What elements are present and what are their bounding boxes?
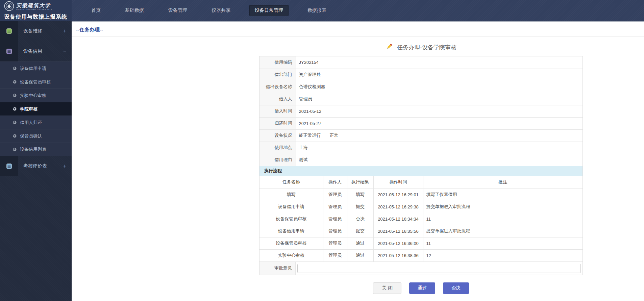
approval-opinion-label: 审批意见 bbox=[259, 262, 296, 275]
field-value: JY202154 bbox=[296, 56, 583, 69]
sidebar-item-label: 借用人归还 bbox=[20, 120, 42, 126]
operator-cell: 管理员 bbox=[323, 225, 347, 237]
form-row: 归还时间2021-05-27 bbox=[259, 117, 583, 129]
form-title-row: 任务办理-设备学院审核 bbox=[259, 43, 583, 51]
system-title: 设备使用与数据上报系统 bbox=[4, 14, 68, 21]
pencil-icon bbox=[386, 43, 393, 52]
borrow-info-table: 借用编码JY202154 借出部门资产管理处 借出设备名称色谱仪检测器 借入人管… bbox=[259, 56, 583, 166]
sidebar-item-label: 实验中心审核 bbox=[20, 93, 46, 99]
university-name: 安徽建筑大学 bbox=[16, 3, 52, 8]
field-value: 色谱仪检测器 bbox=[296, 81, 583, 93]
note-cell: 填写了仪器借用 bbox=[423, 189, 583, 201]
sidebar-item-lab-center-review[interactable]: 实验中心审核 bbox=[0, 89, 72, 102]
approval-opinion-input[interactable] bbox=[297, 264, 581, 273]
time-cell: 2021-05-12 16:38:36 bbox=[373, 249, 423, 261]
task-name-cell: 设备借用申请 bbox=[259, 201, 323, 213]
column-header: 操作人 bbox=[323, 176, 347, 189]
sidebar-section-assessment[interactable]: 考核评价表 + bbox=[0, 156, 72, 176]
form-row: 借用理由测试 bbox=[259, 154, 583, 166]
list-icon bbox=[0, 41, 18, 61]
nav-item-basic-data[interactable]: 基础数据 bbox=[120, 5, 149, 16]
form-panel: 借用编码JY202154 借出部门资产管理处 借出设备名称色谱仪检测器 借入人管… bbox=[259, 56, 583, 275]
bullet-icon bbox=[13, 80, 17, 84]
reject-button[interactable]: 否决 bbox=[443, 282, 469, 294]
sidebar: 设备维修 + 设备借用 − 设备借用申请 bbox=[0, 21, 72, 301]
nav-item-instrument-sharing[interactable]: 仪器共享 bbox=[206, 5, 236, 16]
note-cell: 11 bbox=[423, 213, 583, 225]
close-button[interactable]: 关 闭 bbox=[373, 282, 401, 294]
list-icon bbox=[0, 156, 18, 176]
task-name-cell: 实验中心审核 bbox=[259, 249, 323, 261]
field-label: 借出设备名称 bbox=[259, 81, 296, 93]
expand-plus-icon[interactable]: + bbox=[63, 163, 72, 169]
field-label: 借出部门 bbox=[259, 69, 296, 81]
task-name-cell: 填写 bbox=[259, 189, 323, 201]
approve-button[interactable]: 通过 bbox=[409, 282, 435, 294]
sidebar-item-borrower-return[interactable]: 借用人归还 bbox=[0, 116, 72, 129]
sidebar-item-label: 设备借用列表 bbox=[20, 146, 46, 152]
time-cell: 2021-05-12 16:36:00 bbox=[373, 237, 423, 249]
app-root: 安徽建筑大学 ANHUI JIANZHU UNIVERSITY 设备使用与数据上… bbox=[0, 0, 644, 301]
sidebar-item-custodian-confirm[interactable]: 保管员确认 bbox=[0, 129, 72, 143]
nav-item-equipment-management[interactable]: 设备管理 bbox=[163, 5, 193, 16]
nav-item-data-reports[interactable]: 数据报表 bbox=[302, 5, 332, 16]
sidebar-item-label: 保管员确认 bbox=[20, 133, 42, 139]
approval-opinion-row: 审批意见 bbox=[259, 261, 583, 275]
sidebar-item-college-review[interactable]: 学院审核 bbox=[0, 102, 72, 116]
operator-cell: 管理员 bbox=[323, 249, 347, 261]
task-name-cell: 设备借用申请 bbox=[259, 225, 323, 237]
field-value: 资产管理处 bbox=[296, 69, 583, 81]
form-row: 借出部门资产管理处 bbox=[259, 69, 583, 81]
collapse-minus-icon[interactable]: − bbox=[63, 48, 72, 54]
field-label: 设备状况 bbox=[259, 129, 296, 142]
column-header: 批注 bbox=[423, 176, 583, 189]
field-value: 管理员 bbox=[296, 93, 583, 105]
field-label: 借入时间 bbox=[259, 105, 296, 117]
time-cell: 2021-05-12 16:29:01 bbox=[373, 189, 423, 201]
sidebar-item-custodian-review[interactable]: 设备保管员审核 bbox=[0, 75, 72, 89]
form-row: 借出设备名称色谱仪检测器 bbox=[259, 81, 583, 93]
brand-block: 安徽建筑大学 ANHUI JIANZHU UNIVERSITY 设备使用与数据上… bbox=[0, 0, 72, 21]
result-cell: 通过 bbox=[347, 249, 373, 261]
field-label: 归还时间 bbox=[259, 117, 296, 129]
column-header: 任务名称 bbox=[259, 176, 323, 189]
field-value: 测试 bbox=[296, 154, 583, 166]
form-row: 借入时间2021-05-12 bbox=[259, 105, 583, 117]
form-row: 设备状况能正常运行 正常 bbox=[259, 129, 583, 142]
sidebar-item-label: 设备保管员审核 bbox=[20, 79, 51, 85]
process-section-header: 执行流程 bbox=[259, 166, 583, 176]
list-icon bbox=[0, 21, 18, 41]
form-row: 使用地点上海 bbox=[259, 142, 583, 154]
nav-item-daily-management[interactable]: 设备日常管理 bbox=[249, 5, 289, 16]
note-cell: 提交单据进入审批流程 bbox=[423, 201, 583, 213]
time-cell: 2021-05-12 16:34:34 bbox=[373, 213, 423, 225]
result-cell: 填写 bbox=[347, 189, 373, 201]
field-value: 2021-05-27 bbox=[296, 117, 583, 129]
sidebar-section-label: 设备借用 bbox=[18, 48, 63, 54]
university-names: 安徽建筑大学 ANHUI JIANZHU UNIVERSITY bbox=[16, 3, 52, 11]
field-value: 2021-05-12 bbox=[296, 105, 583, 117]
form-row: 借用编码JY202154 bbox=[259, 56, 583, 69]
result-cell: 提交 bbox=[347, 225, 373, 237]
main-content: --任务办理-- 任务办理-设备学院审核 bbox=[72, 21, 644, 301]
operator-cell: 管理员 bbox=[323, 237, 347, 249]
process-row: 设备借用申请 管理员 提交 2021-05-12 16:35:56 提交单据进入… bbox=[259, 225, 583, 237]
nav-item-home[interactable]: 首页 bbox=[86, 5, 106, 16]
sidebar-section-equipment-borrow[interactable]: 设备借用 − bbox=[0, 41, 72, 61]
result-cell: 通过 bbox=[347, 237, 373, 249]
bullet-icon bbox=[13, 107, 17, 111]
sidebar-item-borrow-list[interactable]: 设备借用列表 bbox=[0, 143, 72, 156]
bullet-icon bbox=[13, 67, 17, 70]
sidebar-section-label: 考核评价表 bbox=[18, 163, 63, 169]
sidebar-item-borrow-apply[interactable]: 设备借用申请 bbox=[0, 61, 72, 75]
expand-plus-icon[interactable]: + bbox=[63, 28, 72, 34]
action-buttons: 关 闭 通过 否决 bbox=[259, 282, 583, 294]
process-header-row: 任务名称 操作人 执行结果 操作时间 批注 bbox=[259, 176, 583, 189]
field-value: 能正常运行 正常 bbox=[296, 129, 583, 142]
university-seal-icon bbox=[4, 1, 14, 12]
sidebar-item-label: 设备借用申请 bbox=[20, 66, 46, 72]
operator-cell: 管理员 bbox=[323, 213, 347, 225]
sidebar-section-equipment-repair[interactable]: 设备维修 + bbox=[0, 21, 72, 41]
task-name-cell: 设备保管员审核 bbox=[259, 213, 323, 225]
field-label: 借用理由 bbox=[259, 154, 296, 166]
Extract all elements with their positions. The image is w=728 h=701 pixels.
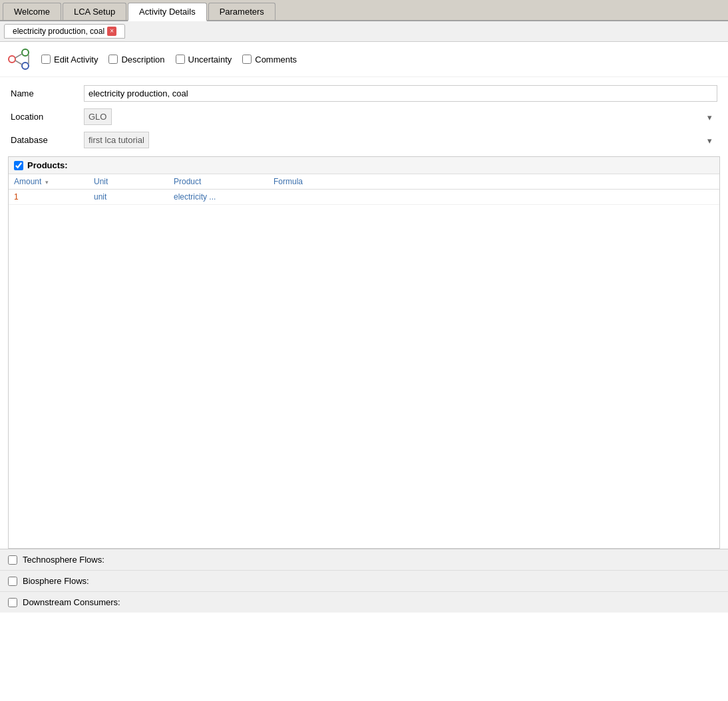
description-toggle[interactable]: Description — [108, 55, 164, 65]
technosphere-label: Technosphere Flows: — [23, 555, 104, 565]
products-table: Amount ▾ Unit Product Formula — [9, 174, 719, 205]
technosphere-checkbox[interactable] — [8, 555, 17, 565]
name-row: Name — [11, 85, 717, 102]
tab-lca-setup[interactable]: LCA Setup — [63, 3, 126, 20]
products-header: Products: — [9, 157, 719, 174]
location-select[interactable]: GLO — [84, 108, 112, 125]
toolbar: Edit Activity Description Uncertainty Co… — [0, 42, 728, 77]
svg-line-3 — [15, 54, 22, 58]
bottom-sections: Technosphere Flows: Biosphere Flows: Dow… — [0, 549, 728, 613]
tab-parameters[interactable]: Parameters — [208, 3, 275, 20]
edit-activity-toggle[interactable]: Edit Activity — [41, 55, 98, 65]
database-select[interactable]: first lca tutorial — [84, 132, 149, 148]
subtab-label: electricity production, coal × — [13, 27, 116, 36]
name-input[interactable] — [84, 85, 717, 102]
name-label: Name — [11, 88, 77, 98]
main-content: electricity production, coal × Edit Acti… — [0, 21, 728, 701]
location-row: Location GLO — [11, 108, 717, 125]
products-section: Products: Amount ▾ Unit — [8, 156, 720, 549]
downstream-row: Downstream Consumers: — [0, 592, 728, 613]
cell-formula — [268, 190, 719, 205]
biosphere-checkbox[interactable] — [8, 577, 17, 586]
tab-bar: Welcome LCA Setup Activity Details Param… — [0, 0, 728, 21]
col-unit[interactable]: Unit — [89, 174, 168, 190]
svg-point-2 — [22, 63, 29, 69]
lca-icon — [7, 47, 31, 71]
tab-welcome[interactable]: Welcome — [3, 3, 61, 20]
cell-unit: unit — [89, 190, 168, 205]
svg-point-1 — [22, 49, 29, 56]
biosphere-label: Biosphere Flows: — [23, 576, 89, 586]
cell-amount: 1 — [9, 190, 89, 205]
fields-section: Name Location GLO Database first lca tut… — [0, 77, 728, 156]
biosphere-row: Biosphere Flows: — [0, 571, 728, 592]
products-checkbox[interactable] — [14, 161, 23, 170]
subtab-title: electricity production, coal — [13, 27, 104, 36]
uncertainty-label: Uncertainty — [188, 55, 232, 65]
description-checkbox[interactable] — [108, 55, 118, 64]
comments-label: Comments — [255, 55, 297, 65]
edit-activity-label: Edit Activity — [54, 55, 98, 65]
downstream-checkbox[interactable] — [8, 598, 17, 607]
uncertainty-toggle[interactable]: Uncertainty — [176, 55, 232, 65]
tab-activity-details[interactable]: Activity Details — [128, 3, 207, 21]
svg-point-0 — [9, 56, 15, 63]
svg-line-4 — [15, 61, 22, 65]
comments-checkbox[interactable] — [242, 55, 252, 64]
table-header-row: Amount ▾ Unit Product Formula — [9, 174, 719, 190]
location-select-wrapper: GLO — [84, 108, 717, 125]
database-label: Database — [11, 135, 77, 145]
downstream-label: Downstream Consumers: — [23, 597, 120, 607]
location-label: Location — [11, 112, 77, 122]
database-select-wrapper: first lca tutorial — [84, 132, 717, 148]
comments-toggle[interactable]: Comments — [242, 55, 297, 65]
subtab-electricity[interactable]: electricity production, coal × — [4, 24, 125, 39]
sort-arrow-amount: ▾ — [45, 179, 49, 186]
description-label: Description — [121, 55, 164, 65]
products-area: Products: Amount ▾ Unit — [0, 156, 728, 549]
col-product[interactable]: Product — [168, 174, 268, 190]
table-row[interactable]: 1 unit electricity ... — [9, 190, 719, 205]
database-row: Database first lca tutorial — [11, 132, 717, 148]
subtab-bar: electricity production, coal × — [0, 21, 728, 42]
col-formula[interactable]: Formula — [268, 174, 719, 190]
products-table-container[interactable]: Amount ▾ Unit Product Formula — [9, 174, 719, 544]
products-label: Products: — [27, 160, 68, 170]
col-amount[interactable]: Amount ▾ — [9, 174, 89, 190]
technosphere-row: Technosphere Flows: — [0, 549, 728, 571]
uncertainty-checkbox[interactable] — [176, 55, 185, 64]
cell-product: electricity ... — [168, 190, 268, 205]
subtab-close-button[interactable]: × — [107, 27, 116, 36]
edit-activity-checkbox[interactable] — [41, 55, 51, 64]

.....

Work to be completed >> Scan the entries for lines holding the string "comments", then copy every one of them.

Reply to the exercise >>
comments-label: Comments — [255, 55, 297, 65]
comments-checkbox[interactable] — [242, 55, 252, 64]
comments-toggle[interactable]: Comments — [242, 55, 297, 65]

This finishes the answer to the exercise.